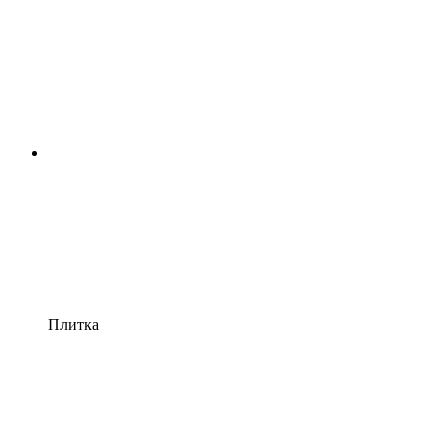
Плитка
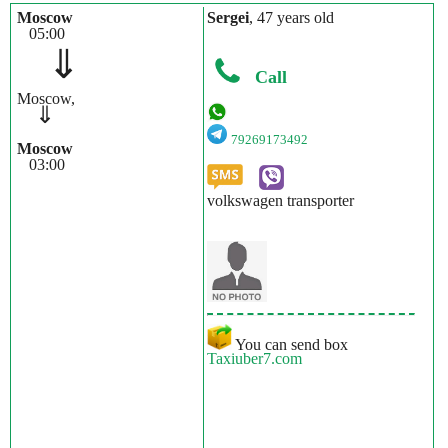
Moscow
Sergei
, 47 years old
05:00
⇓
Call
Moscow,
⇓
79269173492
Moscow
03:00
volkswagen transporter
You can send box
Taxiuber7.com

==*==

▶ _What you have to do_: Every line of the data above should be returned exactly, with the pictures removed.

▶ _Task result_:
Плитка
Moscow
Sergei
, 47 years old
05:00
⇓
Call
Moscow,
⇓
79269173492
Moscow
03:00
volkswagen transporter
You can send box
Taxiuber7.com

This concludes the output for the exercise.